Tourism survey tests Springfest

(May 16, 2014) A trial run of the city’s new market survey at Springfest earlier this month has confirmed the survey’s concept – at least by proving what most already know about the event’s demographic.

City Tourism Director Donna Abbot told the Tourism Commission this week that a test of the city’s automated questionnaire – which visitors fill out on an iPad touch screen – had netted almost 100 participants at Springfest..

“We wanted to see if the program worked, and if people would respond,” said Council Secretary and Tourism Commission Chair Mary Knight.

Although it appeared that many participants did not respond to every question, the automated survey app worked well, Abbott said, and provided a helpful graph for each of the 11 questions asked as well as a map of respondents’ ZIP codes.

Responses skewed heavily toward an older demographic, who indicated that they visited frequently and were likely either locals or Baltimore-area residents who own a second home in the resort.

“This makes sense because we know we draw in a big local crowd,” said Greater Ocean City Chamber of Commerce Executive Director Melanie Pursel.

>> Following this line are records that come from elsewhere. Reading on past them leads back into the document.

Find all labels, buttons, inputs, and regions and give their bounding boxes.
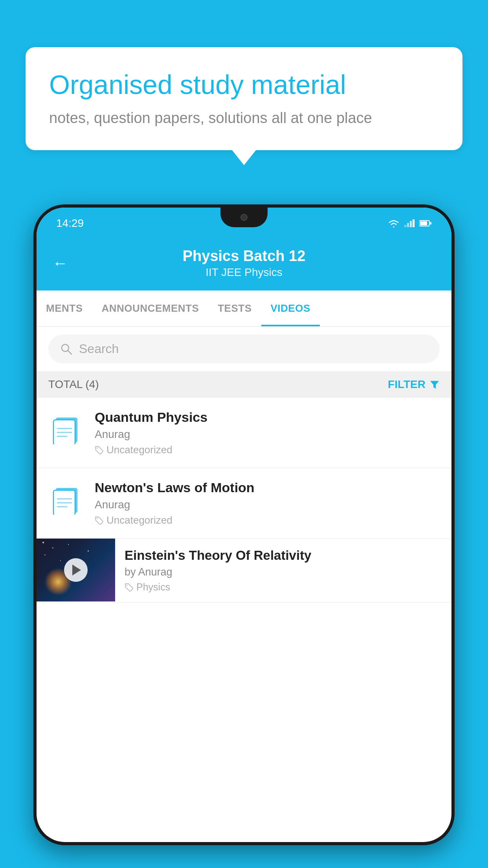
status-bar: 14:29 [37,208,451,239]
svg-rect-2 [410,221,412,227]
phone-frame: 14:29 [33,204,455,845]
search-icon [60,343,73,355]
list-item[interactable]: Quantum Physics Anurag Uncategorized [37,398,451,468]
svg-point-22 [127,585,128,586]
back-button[interactable]: ← [52,254,68,272]
filter-icon [429,379,440,390]
filter-bar: TOTAL (4) FILTER [37,371,451,398]
item-tag: Uncategorized [95,514,440,526]
tabs-bar: MENTS ANNOUNCEMENTS TESTS VIDEOS [37,291,451,327]
item-icon-wrap [48,411,84,447]
tag-icon [95,446,103,454]
item-title: Quantum Physics [95,410,440,425]
filter-label: FILTER [388,378,426,391]
list-item[interactable]: Newton's Laws of Motion Anurag Uncategor… [37,468,451,539]
star [88,550,89,552]
item-icon-wrap [48,482,84,517]
content-list: Quantum Physics Anurag Uncategorized [37,398,451,603]
star [68,544,69,545]
total-count: TOTAL (4) [48,378,99,391]
video-thumbnail [37,539,115,601]
item-title: Einstein's Theory Of Relativity [125,548,442,563]
search-bar[interactable]: Search [48,335,440,363]
status-icons [388,219,432,228]
star [60,560,61,561]
svg-rect-1 [407,223,409,227]
promo-section: Organised study material notes, question… [26,47,462,150]
item-title: Newton's Laws of Motion [95,480,440,495]
svg-point-21 [97,518,98,519]
search-container: Search [37,327,451,371]
item-author: Anurag [95,498,440,511]
play-button[interactable] [64,558,88,582]
wifi-icon [388,219,400,228]
svg-rect-3 [413,219,415,227]
tab-announcements[interactable]: ANNOUNCEMENTS [92,291,209,326]
tag-label: Uncategorized [106,514,172,526]
list-item-video[interactable]: Einstein's Theory Of Relativity by Anura… [37,539,451,603]
phone-notch [220,208,268,227]
star [52,547,53,548]
tab-ments[interactable]: MENTS [37,291,92,326]
phone-screen: 14:29 [37,208,451,842]
filter-button[interactable]: FILTER [388,378,440,391]
tag-label: Physics [136,581,170,593]
item-author: Anurag [95,428,440,441]
tag-label: Uncategorized [106,444,172,456]
item-author: by Anurag [125,566,442,578]
header-title-section: Physics Batch 12 IIT JEE Physics [80,248,408,279]
camera [240,214,248,221]
status-time: 14:29 [56,217,84,230]
batch-tags: IIT JEE Physics [80,266,408,279]
svg-point-15 [97,447,98,449]
item-tag: Physics [125,581,442,593]
star [44,554,46,555]
svg-rect-5 [420,221,427,225]
tab-tests[interactable]: TESTS [208,291,261,326]
tag-icon [125,583,133,592]
svg-line-8 [68,351,72,354]
folder-icon [52,484,80,515]
svg-marker-9 [430,381,439,389]
item-content: Quantum Physics Anurag Uncategorized [95,410,440,456]
batch-title: Physics Batch 12 [80,248,408,265]
promo-subtitle: notes, question papers, solutions all at… [49,110,439,127]
star [42,542,44,543]
signal-icon [404,219,415,227]
thumb-content: Einstein's Theory Of Relativity by Anura… [115,539,451,602]
battery-icon [419,220,432,227]
svg-rect-6 [430,222,431,224]
speech-bubble: Organised study material notes, question… [26,47,462,150]
play-triangle [72,565,81,576]
folder-icon [52,414,80,444]
svg-rect-0 [404,225,406,227]
search-placeholder: Search [79,342,119,356]
promo-title: Organised study material [49,69,439,101]
tab-videos[interactable]: VIDEOS [261,291,320,326]
app-header: ← Physics Batch 12 IIT JEE Physics [37,239,451,291]
item-content: Newton's Laws of Motion Anurag Uncategor… [95,480,440,526]
phone-wrapper: 14:29 [33,204,455,868]
tag-icon [95,516,103,525]
item-tag: Uncategorized [95,444,440,456]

ZIP code results indicated the greatest density of visitors originating either on the Eastern Shore, or in the Baltimore metro region. Of the 72 respondents who provided their age, 58 were over 45 years old, and 23 of these were over 60.

The question asking how many times visitors had been in Ocean City over the past five years provided the most dramatic result, with 48 of 73 respondents selecting 20 or more times. Further, 30 of 73 answered six or more days on the question about length-of-stay.

Single-family residences were the most common accommodations, with 23 responses versus 20 for condos and 13 for “vacation homes” – although Abbott said it should be made clearer on future surveys whether these properties are owned or rented, and whether they were full-time residences. Only 10 were staying in hotels.

But as routine visitors, Springfest participants were not splurging financially, with 54 of 72 spending under $100 per day beyond lodging, and 24 of those spending less than $50.

Predictably, the most popular answer on what would further enhance their experience was “more special events and festivals,” with 33 responses.

“This isn’t a real good sampling,” said Mayor Rick Meehan. “We need to have this in a lot of different areas around town. We need to get the people who are staying here, not just anyone passing by.”

A number of the firms that bid on the city’s strategic tourism consulting earlier this year had included plans for a market study. However, most of these firms were either out of the city’s price range or out of its larger scope of services.

Instead, the city decided last month to have Lyle Sumek, the consultant who worked on the city’s larger strategic plan last year, facilitate the process.

But before Sumek can begin holding the discussions, the city will need to have some idea of who is coming to town, and why. The city will thus be doing its own market survey at various locations through the summer months before public discussions on the tourism plan start in the fall.

“In our outline with Lyle, there will be a schedule of events and times [for the survey] that are intended to cover every part of the season,” said City Manager David Recor.